Salah satu faktor keberhasilan penyebaran Islam di Mandar adalah karena faktor politik, artinya penerimaan terhadap Islam mendapat dukungan yang kuat dari penguasa setempat. Beberapa raja bahkan juga kemudian menjadi penyebar Islam, seperti Tuan di Binuang.

Selain melalui pendekatan politik, juga faktor kultural seperti pendidikan pesantren. Para penyebar Islam itu adalah para ahli ilmu, sehingga mereka mendirikan pesantren sebagai pusat pendidikan dakwah dan keilmuan, yang dalam bahasa lokal disebut Mukim Patappulo. Keberadaan Mukim Patappulo mirip layaknya Surau di Sumatra Barat.

Meskipun demikian, tidak dapat dipungkiri ada faktor lain seperti kharisma tokoh ulama lokal, yangmana beberapa ulama dikenal sebagai sufi pelaku tarekat yang ikhlas penuh dengan karomah seperti KH Muhammad Thahir (Imam Lapeo). Namanya terdengar begitu melegenda dan kharismatis di tengah masyarakat sehingga turut memperkuat penerimaan mereka terhadap Islam.

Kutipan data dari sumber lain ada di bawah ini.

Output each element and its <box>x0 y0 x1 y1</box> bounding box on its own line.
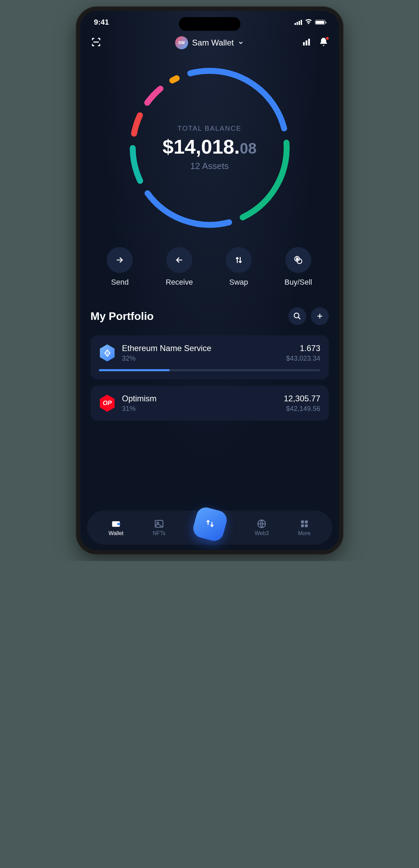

Gambar: Mushaf al-Quran tulisan Syekh Abdul Mannan di Majene Sulawesi Barat.

Jejak proses Islamisasi masih dapat kita saksikan hari ini. Selain makam-makam tokoh ulama yang sering diziarahi, di antara saksi bisu islamisasi di Mandar adalah peninggalan berupa al-Quran yang ditulis tangan oleh Syekh Abdul Mannan. Al-Quran ini digunakan sumber pengajaran Islam, dan ditulis dengan menggunakan getah pohon,  hingga sekarang diperkirakan berusia lebih dari 400 tahun. Mushaf ini merupakan salah satu peninggalan penting dalam sejarah penyebaran Islam di Majene, Sulawesi Barat.

Baca juga: Mengenal Beberapa Manuskrip al-Quran Tertua

Selain itu, saksi islamisasi lainnya yang dapat kita saksikan hari ini adalah masjid Nurut Taubah Imam Lapeo, yang menjadi pusat penyebaran Islam oleh KH Muhammad Thahir (Imam Lapeo). Masjid ini masih menjadi pusat kegiatan Islam hari ini, baik untuk pengajian, ibadah, maupun juga berziarah. Hampir setiap hari Masjid Nurut Taubah dikunjungi jamaah baik dari dalam maupun luar daerah.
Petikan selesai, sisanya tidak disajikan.